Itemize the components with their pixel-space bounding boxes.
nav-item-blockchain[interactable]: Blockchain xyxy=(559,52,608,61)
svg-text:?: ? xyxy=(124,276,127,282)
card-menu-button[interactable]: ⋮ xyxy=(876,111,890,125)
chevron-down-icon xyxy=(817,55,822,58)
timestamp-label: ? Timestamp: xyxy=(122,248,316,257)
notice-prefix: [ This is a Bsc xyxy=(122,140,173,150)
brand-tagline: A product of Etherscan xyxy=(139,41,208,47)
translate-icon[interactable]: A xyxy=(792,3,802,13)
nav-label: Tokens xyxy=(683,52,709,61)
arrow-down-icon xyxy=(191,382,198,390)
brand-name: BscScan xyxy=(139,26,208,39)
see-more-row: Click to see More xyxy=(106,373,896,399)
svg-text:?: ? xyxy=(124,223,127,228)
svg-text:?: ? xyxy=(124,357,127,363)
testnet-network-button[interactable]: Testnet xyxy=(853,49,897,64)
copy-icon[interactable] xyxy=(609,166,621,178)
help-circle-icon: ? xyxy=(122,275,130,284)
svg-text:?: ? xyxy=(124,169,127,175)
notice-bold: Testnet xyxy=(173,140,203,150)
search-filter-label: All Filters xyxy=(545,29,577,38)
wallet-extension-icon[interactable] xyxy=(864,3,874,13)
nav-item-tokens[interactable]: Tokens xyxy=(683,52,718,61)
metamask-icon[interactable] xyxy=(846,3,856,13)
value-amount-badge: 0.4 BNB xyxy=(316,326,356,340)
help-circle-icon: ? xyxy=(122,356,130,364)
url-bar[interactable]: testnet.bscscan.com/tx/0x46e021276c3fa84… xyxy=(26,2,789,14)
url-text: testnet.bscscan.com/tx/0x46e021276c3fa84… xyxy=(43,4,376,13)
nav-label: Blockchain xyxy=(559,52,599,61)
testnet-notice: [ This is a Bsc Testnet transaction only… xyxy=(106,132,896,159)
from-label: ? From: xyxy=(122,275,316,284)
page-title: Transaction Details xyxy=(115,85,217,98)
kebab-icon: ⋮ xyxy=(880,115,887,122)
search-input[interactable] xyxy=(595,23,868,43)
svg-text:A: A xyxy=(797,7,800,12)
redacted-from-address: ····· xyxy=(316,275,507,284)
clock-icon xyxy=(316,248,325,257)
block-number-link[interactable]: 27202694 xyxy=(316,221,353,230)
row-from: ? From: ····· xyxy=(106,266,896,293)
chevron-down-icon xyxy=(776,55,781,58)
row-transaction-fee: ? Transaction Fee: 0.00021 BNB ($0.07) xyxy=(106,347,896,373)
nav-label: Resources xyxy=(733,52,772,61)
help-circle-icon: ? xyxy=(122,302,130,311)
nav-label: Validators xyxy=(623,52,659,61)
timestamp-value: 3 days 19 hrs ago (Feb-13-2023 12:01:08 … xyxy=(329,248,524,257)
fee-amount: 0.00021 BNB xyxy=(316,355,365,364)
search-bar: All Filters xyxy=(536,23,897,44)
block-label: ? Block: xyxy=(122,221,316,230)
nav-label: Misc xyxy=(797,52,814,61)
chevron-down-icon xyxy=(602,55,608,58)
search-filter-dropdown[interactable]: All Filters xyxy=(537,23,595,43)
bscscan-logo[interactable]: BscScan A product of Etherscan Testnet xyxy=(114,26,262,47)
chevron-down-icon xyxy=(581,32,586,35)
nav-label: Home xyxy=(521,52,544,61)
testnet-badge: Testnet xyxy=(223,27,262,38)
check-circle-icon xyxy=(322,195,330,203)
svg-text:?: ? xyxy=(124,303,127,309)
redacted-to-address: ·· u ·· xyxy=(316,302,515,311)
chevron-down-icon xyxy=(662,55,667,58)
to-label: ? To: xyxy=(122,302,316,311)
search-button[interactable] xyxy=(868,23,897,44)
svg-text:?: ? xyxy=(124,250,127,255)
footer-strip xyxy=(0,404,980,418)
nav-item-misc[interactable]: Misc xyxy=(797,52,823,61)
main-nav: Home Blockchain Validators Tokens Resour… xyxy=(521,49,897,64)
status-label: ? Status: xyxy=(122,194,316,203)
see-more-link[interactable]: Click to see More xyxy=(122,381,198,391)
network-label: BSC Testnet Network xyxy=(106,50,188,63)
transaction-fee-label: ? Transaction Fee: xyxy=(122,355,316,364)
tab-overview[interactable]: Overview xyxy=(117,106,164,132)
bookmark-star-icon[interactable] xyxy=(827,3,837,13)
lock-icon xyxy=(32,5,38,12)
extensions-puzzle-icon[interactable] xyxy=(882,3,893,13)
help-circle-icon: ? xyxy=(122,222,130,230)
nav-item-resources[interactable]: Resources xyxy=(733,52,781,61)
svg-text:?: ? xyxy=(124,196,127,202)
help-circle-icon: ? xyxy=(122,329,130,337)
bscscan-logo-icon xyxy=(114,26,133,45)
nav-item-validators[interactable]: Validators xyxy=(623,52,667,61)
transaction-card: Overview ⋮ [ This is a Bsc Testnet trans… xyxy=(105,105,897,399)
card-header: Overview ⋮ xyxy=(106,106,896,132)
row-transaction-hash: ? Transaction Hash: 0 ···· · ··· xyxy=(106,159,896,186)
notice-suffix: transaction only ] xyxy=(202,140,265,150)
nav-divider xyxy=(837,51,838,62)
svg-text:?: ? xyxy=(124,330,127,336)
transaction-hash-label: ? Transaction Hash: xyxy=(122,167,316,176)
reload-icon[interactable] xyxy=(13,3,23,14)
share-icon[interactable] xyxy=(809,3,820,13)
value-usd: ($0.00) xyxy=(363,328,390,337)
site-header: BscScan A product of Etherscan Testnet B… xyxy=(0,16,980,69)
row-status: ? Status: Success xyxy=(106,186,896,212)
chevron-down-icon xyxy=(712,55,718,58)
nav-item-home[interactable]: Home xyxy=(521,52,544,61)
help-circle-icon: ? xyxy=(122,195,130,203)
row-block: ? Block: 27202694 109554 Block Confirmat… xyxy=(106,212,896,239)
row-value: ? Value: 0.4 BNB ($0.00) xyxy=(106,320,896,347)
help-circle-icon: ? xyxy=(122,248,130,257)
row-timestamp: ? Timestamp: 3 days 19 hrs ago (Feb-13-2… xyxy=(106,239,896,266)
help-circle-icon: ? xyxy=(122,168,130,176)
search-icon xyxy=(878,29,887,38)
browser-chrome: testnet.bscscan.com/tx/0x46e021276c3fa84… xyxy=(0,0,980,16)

━━━━━━━━━━━━━━━━

Task statement -
Each line of the entries where the string "from" occurs should be shown.

Reply -
from-label: ? From: xyxy=(122,275,316,284)
redacted-from-address: ····· xyxy=(316,275,507,284)
row-from: ? From: ····· xyxy=(106,266,896,293)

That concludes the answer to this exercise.